- **TASK DESCRIPTION**
Of all the lines below, return only those starting with the line holding "Return to top (88, 1067)" and going on through the line holding "Global Near-Infrared (NIR)", exactly as written.

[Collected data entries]
=== Section Start ===

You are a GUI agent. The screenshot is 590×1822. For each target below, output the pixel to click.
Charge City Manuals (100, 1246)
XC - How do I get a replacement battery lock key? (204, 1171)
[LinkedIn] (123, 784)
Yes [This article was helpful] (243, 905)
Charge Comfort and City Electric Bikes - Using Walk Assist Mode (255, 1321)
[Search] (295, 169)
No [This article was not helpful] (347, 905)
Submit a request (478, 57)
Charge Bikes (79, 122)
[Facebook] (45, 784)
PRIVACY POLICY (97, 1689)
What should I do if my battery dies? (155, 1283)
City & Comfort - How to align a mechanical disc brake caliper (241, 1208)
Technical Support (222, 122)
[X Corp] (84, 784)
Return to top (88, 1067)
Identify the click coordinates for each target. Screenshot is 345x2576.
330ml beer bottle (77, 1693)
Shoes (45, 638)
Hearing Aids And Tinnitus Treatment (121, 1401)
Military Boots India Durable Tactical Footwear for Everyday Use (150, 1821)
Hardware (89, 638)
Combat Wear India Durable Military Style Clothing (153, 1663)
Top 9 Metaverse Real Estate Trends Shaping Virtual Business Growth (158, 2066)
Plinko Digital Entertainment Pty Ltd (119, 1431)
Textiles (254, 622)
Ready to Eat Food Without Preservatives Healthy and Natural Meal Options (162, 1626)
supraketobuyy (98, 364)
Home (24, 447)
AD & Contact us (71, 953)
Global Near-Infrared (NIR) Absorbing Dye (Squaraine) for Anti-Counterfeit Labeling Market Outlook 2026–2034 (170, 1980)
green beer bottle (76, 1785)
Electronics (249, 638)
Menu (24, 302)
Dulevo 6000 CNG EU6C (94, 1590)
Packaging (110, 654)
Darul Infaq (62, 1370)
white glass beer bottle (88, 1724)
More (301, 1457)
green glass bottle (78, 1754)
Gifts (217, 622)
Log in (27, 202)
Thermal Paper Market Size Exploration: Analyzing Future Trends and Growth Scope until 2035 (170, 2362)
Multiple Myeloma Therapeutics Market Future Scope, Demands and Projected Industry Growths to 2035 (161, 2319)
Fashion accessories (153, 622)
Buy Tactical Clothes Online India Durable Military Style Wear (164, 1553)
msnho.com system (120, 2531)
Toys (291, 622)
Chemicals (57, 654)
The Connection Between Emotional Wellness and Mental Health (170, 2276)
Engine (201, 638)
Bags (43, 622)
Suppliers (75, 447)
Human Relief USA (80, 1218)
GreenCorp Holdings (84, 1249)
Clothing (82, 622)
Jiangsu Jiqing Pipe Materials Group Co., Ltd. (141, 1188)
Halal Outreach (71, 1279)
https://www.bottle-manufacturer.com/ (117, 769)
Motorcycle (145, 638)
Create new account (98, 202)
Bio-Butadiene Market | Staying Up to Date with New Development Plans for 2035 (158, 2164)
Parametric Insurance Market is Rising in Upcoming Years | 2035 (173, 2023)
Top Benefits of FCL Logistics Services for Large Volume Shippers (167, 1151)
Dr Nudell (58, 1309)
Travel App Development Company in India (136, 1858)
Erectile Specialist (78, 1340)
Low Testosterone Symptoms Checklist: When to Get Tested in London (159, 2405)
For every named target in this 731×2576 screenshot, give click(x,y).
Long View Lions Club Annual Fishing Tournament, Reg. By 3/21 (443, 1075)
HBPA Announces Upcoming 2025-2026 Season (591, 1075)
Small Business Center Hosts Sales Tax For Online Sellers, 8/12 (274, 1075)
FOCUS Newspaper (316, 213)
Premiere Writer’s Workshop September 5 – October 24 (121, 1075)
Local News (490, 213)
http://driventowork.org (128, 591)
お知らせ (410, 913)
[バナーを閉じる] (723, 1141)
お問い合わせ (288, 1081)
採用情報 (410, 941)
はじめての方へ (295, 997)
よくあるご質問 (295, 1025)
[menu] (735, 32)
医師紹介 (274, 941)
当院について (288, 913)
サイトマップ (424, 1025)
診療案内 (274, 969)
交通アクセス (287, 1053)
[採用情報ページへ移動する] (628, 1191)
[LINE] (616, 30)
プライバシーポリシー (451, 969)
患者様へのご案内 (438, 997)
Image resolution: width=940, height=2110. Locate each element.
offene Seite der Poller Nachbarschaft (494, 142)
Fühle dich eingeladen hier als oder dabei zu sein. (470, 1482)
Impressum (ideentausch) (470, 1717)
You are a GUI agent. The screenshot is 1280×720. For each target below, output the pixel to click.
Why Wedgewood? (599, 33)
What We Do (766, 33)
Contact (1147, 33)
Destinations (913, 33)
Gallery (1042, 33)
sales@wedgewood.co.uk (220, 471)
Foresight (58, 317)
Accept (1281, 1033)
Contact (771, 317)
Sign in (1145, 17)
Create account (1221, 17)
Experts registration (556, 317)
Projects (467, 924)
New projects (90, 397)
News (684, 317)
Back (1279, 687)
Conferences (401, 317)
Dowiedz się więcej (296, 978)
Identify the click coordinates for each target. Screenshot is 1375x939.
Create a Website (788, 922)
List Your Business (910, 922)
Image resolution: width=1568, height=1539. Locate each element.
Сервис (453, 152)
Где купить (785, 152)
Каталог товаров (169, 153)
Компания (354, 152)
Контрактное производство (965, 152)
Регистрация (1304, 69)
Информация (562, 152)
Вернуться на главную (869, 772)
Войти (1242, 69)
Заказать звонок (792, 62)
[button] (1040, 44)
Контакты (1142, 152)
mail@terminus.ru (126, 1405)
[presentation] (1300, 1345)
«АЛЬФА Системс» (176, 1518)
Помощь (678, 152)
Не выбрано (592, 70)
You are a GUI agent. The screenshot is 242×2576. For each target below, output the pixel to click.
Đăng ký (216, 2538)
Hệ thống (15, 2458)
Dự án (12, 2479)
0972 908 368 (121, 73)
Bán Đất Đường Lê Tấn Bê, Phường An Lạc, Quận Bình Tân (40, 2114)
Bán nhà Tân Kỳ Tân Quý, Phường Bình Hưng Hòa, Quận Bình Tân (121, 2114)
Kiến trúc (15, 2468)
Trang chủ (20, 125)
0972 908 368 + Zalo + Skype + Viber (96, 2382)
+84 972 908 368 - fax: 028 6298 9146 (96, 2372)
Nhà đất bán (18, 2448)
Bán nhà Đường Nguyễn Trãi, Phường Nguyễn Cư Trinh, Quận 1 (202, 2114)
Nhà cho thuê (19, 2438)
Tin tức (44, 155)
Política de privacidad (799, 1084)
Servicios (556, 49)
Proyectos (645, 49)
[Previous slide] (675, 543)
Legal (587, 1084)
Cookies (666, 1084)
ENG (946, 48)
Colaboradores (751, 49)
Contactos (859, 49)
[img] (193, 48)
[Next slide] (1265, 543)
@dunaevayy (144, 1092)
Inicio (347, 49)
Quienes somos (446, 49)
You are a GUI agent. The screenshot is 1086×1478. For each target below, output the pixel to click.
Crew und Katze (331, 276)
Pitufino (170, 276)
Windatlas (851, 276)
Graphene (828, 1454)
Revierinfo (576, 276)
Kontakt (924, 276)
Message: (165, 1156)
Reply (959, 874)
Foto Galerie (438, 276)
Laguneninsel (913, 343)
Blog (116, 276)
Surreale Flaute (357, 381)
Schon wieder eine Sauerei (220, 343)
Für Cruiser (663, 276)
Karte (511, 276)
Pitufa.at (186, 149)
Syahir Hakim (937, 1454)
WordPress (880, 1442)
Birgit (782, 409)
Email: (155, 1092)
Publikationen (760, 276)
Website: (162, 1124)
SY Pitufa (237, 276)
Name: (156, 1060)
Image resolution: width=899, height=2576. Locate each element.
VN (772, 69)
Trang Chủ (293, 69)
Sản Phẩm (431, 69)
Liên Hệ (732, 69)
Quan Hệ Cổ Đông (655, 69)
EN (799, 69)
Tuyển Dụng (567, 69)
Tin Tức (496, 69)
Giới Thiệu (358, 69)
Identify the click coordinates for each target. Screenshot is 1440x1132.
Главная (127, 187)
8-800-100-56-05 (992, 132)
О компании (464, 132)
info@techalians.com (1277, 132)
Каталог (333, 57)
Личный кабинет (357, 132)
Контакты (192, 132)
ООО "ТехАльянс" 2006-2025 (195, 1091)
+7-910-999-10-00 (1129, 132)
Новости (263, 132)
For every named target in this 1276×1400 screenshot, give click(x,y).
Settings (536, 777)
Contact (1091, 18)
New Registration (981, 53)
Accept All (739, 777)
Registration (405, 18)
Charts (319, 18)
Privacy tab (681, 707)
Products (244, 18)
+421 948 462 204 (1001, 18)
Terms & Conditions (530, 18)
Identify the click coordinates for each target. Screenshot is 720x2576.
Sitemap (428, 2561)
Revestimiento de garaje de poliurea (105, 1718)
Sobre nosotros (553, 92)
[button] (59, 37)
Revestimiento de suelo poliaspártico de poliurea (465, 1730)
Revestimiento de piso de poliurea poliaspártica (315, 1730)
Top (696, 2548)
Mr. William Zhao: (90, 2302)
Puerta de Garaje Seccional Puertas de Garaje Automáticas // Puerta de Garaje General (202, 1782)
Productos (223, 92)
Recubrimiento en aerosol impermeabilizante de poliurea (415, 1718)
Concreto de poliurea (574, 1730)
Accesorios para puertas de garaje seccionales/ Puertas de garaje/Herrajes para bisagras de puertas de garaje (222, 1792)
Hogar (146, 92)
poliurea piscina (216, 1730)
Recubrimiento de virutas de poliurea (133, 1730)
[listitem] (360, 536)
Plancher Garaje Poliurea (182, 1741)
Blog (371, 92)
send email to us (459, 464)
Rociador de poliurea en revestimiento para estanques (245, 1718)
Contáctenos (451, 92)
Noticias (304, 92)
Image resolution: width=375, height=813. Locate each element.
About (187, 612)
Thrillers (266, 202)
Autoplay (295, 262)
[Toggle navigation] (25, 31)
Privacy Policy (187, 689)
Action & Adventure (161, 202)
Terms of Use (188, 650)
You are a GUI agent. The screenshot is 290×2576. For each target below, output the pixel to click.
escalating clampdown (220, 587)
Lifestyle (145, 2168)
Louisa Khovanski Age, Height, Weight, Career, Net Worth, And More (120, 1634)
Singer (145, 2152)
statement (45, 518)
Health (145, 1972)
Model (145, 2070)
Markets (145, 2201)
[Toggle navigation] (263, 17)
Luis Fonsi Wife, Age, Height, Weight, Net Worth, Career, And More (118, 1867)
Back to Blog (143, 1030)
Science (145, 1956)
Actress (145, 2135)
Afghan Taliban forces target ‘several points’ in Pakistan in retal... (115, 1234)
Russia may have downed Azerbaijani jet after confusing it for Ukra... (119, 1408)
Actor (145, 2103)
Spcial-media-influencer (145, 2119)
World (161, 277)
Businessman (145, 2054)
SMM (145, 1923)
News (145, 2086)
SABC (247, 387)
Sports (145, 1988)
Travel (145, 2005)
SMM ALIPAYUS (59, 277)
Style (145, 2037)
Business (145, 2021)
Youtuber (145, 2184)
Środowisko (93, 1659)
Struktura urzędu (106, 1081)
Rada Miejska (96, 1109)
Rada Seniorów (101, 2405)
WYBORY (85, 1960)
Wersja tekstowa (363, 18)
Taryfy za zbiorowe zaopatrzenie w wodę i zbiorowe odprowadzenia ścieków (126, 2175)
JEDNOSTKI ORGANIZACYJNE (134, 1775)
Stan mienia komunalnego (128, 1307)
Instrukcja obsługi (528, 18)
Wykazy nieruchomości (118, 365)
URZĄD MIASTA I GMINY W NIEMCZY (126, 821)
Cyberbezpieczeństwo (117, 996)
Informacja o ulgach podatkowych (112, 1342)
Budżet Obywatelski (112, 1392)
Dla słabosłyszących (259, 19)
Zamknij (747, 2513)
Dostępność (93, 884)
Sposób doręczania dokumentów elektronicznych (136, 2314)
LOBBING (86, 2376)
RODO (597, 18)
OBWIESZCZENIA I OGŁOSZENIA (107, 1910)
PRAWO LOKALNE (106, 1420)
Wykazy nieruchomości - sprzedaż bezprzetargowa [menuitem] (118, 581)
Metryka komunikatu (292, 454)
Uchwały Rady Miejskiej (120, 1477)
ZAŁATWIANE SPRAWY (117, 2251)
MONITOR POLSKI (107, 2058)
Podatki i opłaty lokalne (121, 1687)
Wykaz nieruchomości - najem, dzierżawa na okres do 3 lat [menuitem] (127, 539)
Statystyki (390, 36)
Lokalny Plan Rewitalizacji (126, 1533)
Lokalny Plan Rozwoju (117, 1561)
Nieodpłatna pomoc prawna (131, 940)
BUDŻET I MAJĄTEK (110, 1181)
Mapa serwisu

=== Section End ===

- **THE COMPLETED TASK**
Return to top (88, 1067)
Identify the click coordinates for each target. Screenshot is 345x2576.
330ml beer bottle (77, 1693)
Shoes (45, 638)
Hearing Aids And Tinnitus Treatment (121, 1401)
Military Boots India Durable Tactical Footwear for Everyday Use (150, 1821)
Hardware (89, 638)
Combat Wear India Durable Military Style Clothing (153, 1663)
Top 9 Metaverse Real Estate Trends Shaping Virtual Business Growth (158, 2066)
Plinko Digital Entertainment Pty Ltd (119, 1431)
Textiles (254, 622)
Ready to Eat Food Without Preservatives Healthy and Natural Meal Options (162, 1626)
supraketobuyy (98, 364)
Home (24, 447)
AD & Contact us (71, 953)
Global Near-Infrared (NIR) Absorbing Dye (Squaraine) for Anti-Counterfeit Labeling Market Outlook 2026–2034 (170, 1980)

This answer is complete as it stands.